Kampot has a slightly rundown appearance, an indication of its slow climb back from the days of the Khemer Rouge (this is one of the last areas they held). The colonial French architecture had seen better days and reminded us a bit of Havana.


One of the main reasons we stopped in Kampot was to visit Bokor Hill Station, a former French resort town, atop a mountain just out of town, that the French had built to escape the coastal heat (the mountain’s visible in the background in the above photo). Now the whole area is a national park and wildlife refuge. But a new resort is just beginning to be built near the old one and the road is being rebuilt, which means access is usually difficult. However, the road was going to be open for Chinese New Year for about six days. With my swollen toes we decided to wait for the road opening a booked a two day/one night trek to the station. In the meantime we walked, bicycled and kayaked around Kampot.

One day we bicycled out of town to a guesthouse, a bit out of town, that rented kayaks. They showed us a route on a map and we spend three hours kayaking up the river and then around a circular off-shoot. We passed numerous farms, small homes and people fishing and swimming. It was all very idyllic and peaceful. But still good workout, especially paddling back against the wind.

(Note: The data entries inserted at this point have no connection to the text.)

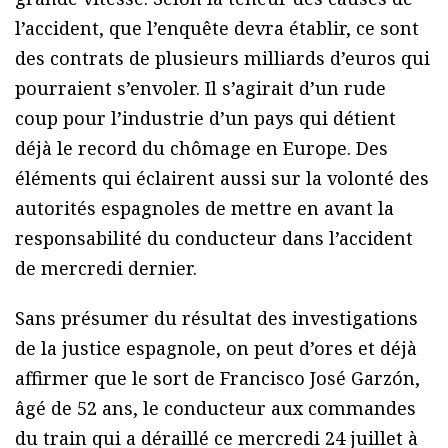
l’accident, que l’enquête devra établir, ce sont
des contrats de plusieurs milliards d’euros qui
pourraient s’envoler. Il s’agirait d’un rude
coup pour l’industrie d’un pays qui détient
déjà le record du chômage en Europe. Des
éléments qui éclairent aussi sur la volonté des
autorités espagnoles de mettre en avant la
responsabilité du conducteur dans l’accident
de mercredi dernier.
Sans présumer du résultat des investigations
de la justice espagnole, on peut d’ores et déjà
affirmer que le sort de Francisco José Garzón,
âgé de 52 ans, le conducteur aux commandes
du train qui a déraillé ce mercredi 24 juillet à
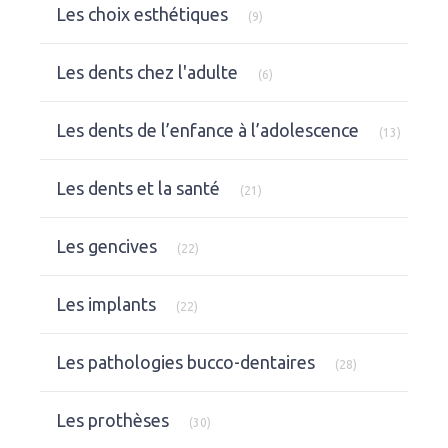
Articles Count
Les choix esthétiques
(9)
Articles Count
Les dents chez l'adulte
(6)
Articles
Les dents de l’enfance à l’adolescence
(13)
Articles Count
Les dents et la santé
(21)
Articles Count
Les gencives
(22)
Articles Count
Les implants
(22)
Articles Count
Les pathologies bucco-dentaires
(28)
Articles Count
Les prothèses
(30)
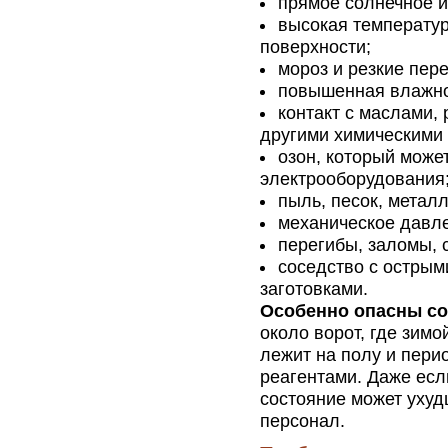
прямое солнечное и
высокая температур
поверхности;
мороз и резкие пер
повышенная влажнос
контакт с маслами,
другими химическими
озон, который може
электрооборудования
пыль, песок, метал
механическое давле
перегибы, заломы, 
соседство с острым
заготовками.
Особенно опасны со
около ворот, где зим
лежит на полу и перио
реагентами. Даже есл
состояние может ухуд
персонал.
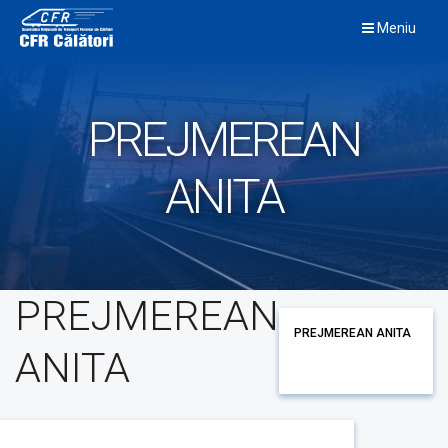
Skip
Meniu
to
content
PREJMEREAN
ANITA
PREJMEREAN
PREJMEREAN ANITA
ANITA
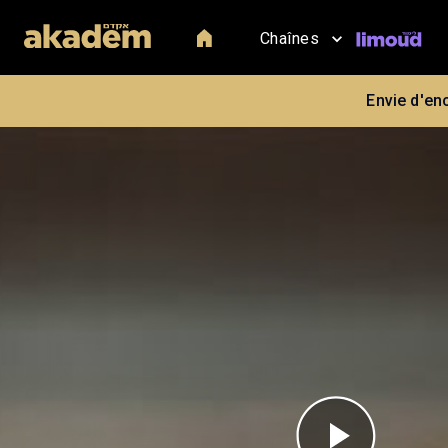
Chaînes
Envie d'en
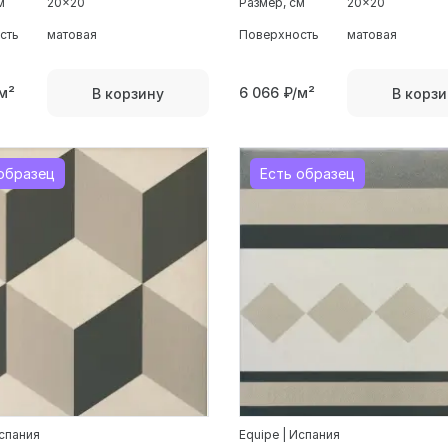
м
20x20
Размер, см
20x20
сть
матовая
Поверхность
матовая
м²
6 066
₽/м²
В корзину
В корзи
образец
Есть образец
Испания
Equipe | Испания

The next day we started with a wander through the huge and funky market. Ducking under the low roofs and tarps we meandered through the super narrow aisles past endless small stalls selling everything imaginable (including a mysterious bovine product).

Then we pedaled out towards the ocean. We’d heard there was an amazing 270 degree view from a headland. We never did discover the optimal viewing point but had a nice long, sweaty ride over red dirt roads. Along the way we passed acres of salt ponds and saw some salt harvesting.



Our time in Kampot was very relaxing. We strolled the streets, found some great restaurants (Kampot pepper is justifiably famous), hung out at our guest house meeting other travelers and enjoyed meeting the locals.